WHAT YOU NEED TO DO:
Single out the lines of the material that contain "yang" and copy them.

⟨

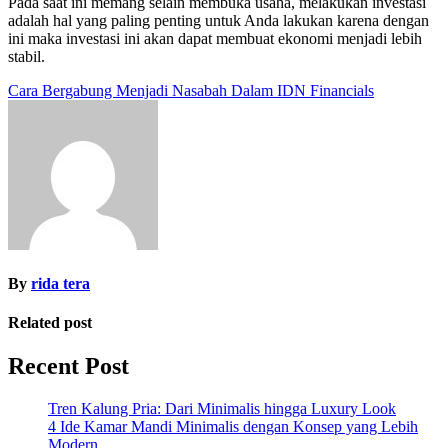
Pada saat ini memang selain membuka usaha, melakukan investasi
adalah hal yang paling penting untuk Anda lakukan karena dengan
ini maka investasi ini akan dapat membuat ekonomi menjadi lebih
stabil.
Post
Cara Bergabung Menjadi Nasabah Dalam IDN Financials
navigation
By
rida tera
Related post
Recent Post
Tren Kalung Pria: Dari Minimalis hingga Luxury Look
4 Ide Kamar Mandi Minimalis dengan Konsep yang Lebih
Modern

⟩

ANSWER SECTION:
adalah hal yang paling penting untuk Anda lakukan karena dengan
4 Ide Kamar Mandi Minimalis dengan Konsep yang Lebih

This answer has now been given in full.